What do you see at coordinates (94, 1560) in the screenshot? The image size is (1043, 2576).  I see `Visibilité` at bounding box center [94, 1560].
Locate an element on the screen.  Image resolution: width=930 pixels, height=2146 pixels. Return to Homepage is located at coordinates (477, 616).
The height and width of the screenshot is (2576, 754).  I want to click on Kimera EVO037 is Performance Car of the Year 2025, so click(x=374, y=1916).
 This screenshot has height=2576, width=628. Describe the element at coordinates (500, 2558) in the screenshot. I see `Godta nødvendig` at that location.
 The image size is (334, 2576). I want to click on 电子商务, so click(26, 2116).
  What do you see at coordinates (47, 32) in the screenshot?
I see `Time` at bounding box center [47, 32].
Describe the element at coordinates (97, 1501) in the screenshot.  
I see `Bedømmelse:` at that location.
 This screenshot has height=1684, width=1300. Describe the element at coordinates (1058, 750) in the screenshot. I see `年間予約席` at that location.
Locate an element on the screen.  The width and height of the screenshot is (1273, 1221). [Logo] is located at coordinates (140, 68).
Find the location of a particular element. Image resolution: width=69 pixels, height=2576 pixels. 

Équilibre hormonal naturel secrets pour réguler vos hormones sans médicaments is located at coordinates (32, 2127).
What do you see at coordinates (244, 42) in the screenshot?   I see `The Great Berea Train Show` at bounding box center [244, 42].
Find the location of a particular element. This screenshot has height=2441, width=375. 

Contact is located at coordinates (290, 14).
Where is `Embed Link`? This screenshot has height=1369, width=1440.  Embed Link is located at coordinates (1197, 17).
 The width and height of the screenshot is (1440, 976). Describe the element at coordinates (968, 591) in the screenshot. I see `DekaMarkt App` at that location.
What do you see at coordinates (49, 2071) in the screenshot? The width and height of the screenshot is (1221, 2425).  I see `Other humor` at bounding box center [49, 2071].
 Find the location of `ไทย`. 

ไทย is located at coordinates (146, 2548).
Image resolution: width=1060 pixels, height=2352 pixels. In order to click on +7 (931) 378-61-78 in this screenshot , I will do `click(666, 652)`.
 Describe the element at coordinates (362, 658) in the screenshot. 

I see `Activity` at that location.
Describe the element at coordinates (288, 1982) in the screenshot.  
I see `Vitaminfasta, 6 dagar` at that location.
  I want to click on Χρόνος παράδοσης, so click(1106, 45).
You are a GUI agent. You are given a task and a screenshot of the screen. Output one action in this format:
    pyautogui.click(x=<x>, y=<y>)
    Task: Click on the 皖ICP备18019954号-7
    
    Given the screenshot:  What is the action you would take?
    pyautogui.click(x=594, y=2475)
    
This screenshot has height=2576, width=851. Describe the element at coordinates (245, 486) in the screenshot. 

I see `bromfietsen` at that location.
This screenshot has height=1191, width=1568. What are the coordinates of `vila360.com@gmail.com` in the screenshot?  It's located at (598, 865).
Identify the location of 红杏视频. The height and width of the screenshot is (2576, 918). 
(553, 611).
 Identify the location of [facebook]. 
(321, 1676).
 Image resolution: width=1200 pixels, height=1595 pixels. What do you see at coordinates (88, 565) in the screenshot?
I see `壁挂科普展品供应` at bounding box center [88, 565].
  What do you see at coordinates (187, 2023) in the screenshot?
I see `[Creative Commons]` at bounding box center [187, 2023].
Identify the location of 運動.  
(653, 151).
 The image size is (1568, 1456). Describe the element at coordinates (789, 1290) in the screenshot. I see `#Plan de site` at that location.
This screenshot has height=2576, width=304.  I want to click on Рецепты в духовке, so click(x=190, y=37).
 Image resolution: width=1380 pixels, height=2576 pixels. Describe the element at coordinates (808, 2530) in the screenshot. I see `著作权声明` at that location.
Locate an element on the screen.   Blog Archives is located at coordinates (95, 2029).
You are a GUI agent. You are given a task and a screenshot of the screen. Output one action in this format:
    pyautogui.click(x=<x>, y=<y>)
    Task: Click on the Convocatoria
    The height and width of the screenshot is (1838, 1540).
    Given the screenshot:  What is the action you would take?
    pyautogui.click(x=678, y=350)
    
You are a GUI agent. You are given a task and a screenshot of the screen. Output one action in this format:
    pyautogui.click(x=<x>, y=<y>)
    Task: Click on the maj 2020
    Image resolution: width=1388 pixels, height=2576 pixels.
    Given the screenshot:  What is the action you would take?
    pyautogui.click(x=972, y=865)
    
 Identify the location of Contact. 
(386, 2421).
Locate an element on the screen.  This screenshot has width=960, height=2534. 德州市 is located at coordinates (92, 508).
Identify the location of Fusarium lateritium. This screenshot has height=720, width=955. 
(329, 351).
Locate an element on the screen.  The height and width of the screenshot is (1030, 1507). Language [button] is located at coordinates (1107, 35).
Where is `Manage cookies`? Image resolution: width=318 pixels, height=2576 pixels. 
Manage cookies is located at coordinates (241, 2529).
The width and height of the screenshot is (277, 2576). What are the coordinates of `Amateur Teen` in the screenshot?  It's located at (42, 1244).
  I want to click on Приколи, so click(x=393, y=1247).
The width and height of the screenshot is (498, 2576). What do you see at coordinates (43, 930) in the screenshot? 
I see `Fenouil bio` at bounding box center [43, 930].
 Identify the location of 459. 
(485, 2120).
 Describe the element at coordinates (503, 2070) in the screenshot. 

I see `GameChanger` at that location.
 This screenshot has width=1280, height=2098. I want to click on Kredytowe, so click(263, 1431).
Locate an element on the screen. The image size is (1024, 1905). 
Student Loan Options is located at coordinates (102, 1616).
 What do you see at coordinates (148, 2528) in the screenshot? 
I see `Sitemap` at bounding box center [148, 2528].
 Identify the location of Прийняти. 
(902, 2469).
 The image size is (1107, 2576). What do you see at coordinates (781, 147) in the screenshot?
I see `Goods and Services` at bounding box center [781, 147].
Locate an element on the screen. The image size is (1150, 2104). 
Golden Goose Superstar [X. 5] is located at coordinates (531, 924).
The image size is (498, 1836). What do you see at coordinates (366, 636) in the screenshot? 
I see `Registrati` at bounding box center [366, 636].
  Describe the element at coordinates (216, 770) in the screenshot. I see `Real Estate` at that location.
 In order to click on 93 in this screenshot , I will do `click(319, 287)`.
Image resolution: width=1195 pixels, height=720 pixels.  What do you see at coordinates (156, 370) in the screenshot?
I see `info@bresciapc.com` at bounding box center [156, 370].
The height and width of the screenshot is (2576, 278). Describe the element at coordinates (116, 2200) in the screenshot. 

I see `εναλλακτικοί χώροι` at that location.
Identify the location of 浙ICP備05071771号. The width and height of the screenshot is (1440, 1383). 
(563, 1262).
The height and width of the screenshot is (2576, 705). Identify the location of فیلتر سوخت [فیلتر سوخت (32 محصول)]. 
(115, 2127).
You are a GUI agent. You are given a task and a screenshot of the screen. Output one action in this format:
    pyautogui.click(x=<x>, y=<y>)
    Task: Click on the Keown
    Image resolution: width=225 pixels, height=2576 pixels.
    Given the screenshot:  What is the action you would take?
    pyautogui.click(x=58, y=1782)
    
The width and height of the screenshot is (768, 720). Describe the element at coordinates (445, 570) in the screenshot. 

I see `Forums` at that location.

> **TASK GOAL**: The lines of the data, from the first through the one containing "Image resolution: width=1060", are to be transcribed exactly.

> **SOLUTION TO THE PROBLEM**:
What do you see at coordinates (94, 1560) in the screenshot? The image size is (1043, 2576).  I see `Visibilité` at bounding box center [94, 1560].
Locate an element on the screen.  Image resolution: width=930 pixels, height=2146 pixels. Return to Homepage is located at coordinates (477, 616).
The height and width of the screenshot is (2576, 754).  I want to click on Kimera EVO037 is Performance Car of the Year 2025, so click(x=374, y=1916).
 This screenshot has height=2576, width=628. Describe the element at coordinates (500, 2558) in the screenshot. I see `Godta nødvendig` at that location.
 The image size is (334, 2576). I want to click on 电子商务, so click(26, 2116).
  What do you see at coordinates (47, 32) in the screenshot?
I see `Time` at bounding box center [47, 32].
Describe the element at coordinates (97, 1501) in the screenshot.  
I see `Bedømmelse:` at that location.
 This screenshot has height=1684, width=1300. Describe the element at coordinates (1058, 750) in the screenshot. I see `年間予約席` at that location.
Locate an element on the screen.  The width and height of the screenshot is (1273, 1221). [Logo] is located at coordinates (140, 68).
Find the location of a particular element. Image resolution: width=69 pixels, height=2576 pixels. 

Équilibre hormonal naturel secrets pour réguler vos hormones sans médicaments is located at coordinates (32, 2127).
What do you see at coordinates (244, 42) in the screenshot?   I see `The Great Berea Train Show` at bounding box center [244, 42].
Find the location of a particular element. This screenshot has height=2441, width=375. 

Contact is located at coordinates (290, 14).
Where is `Embed Link`? This screenshot has height=1369, width=1440.  Embed Link is located at coordinates (1197, 17).
 The width and height of the screenshot is (1440, 976). Describe the element at coordinates (968, 591) in the screenshot. I see `DekaMarkt App` at that location.
What do you see at coordinates (49, 2071) in the screenshot? The width and height of the screenshot is (1221, 2425).  I see `Other humor` at bounding box center [49, 2071].
 Find the location of `ไทย`. 

ไทย is located at coordinates (146, 2548).
Image resolution: width=1060 pixels, height=2352 pixels. In order to click on +7 (931) 378-61-78 in this screenshot , I will do `click(666, 652)`.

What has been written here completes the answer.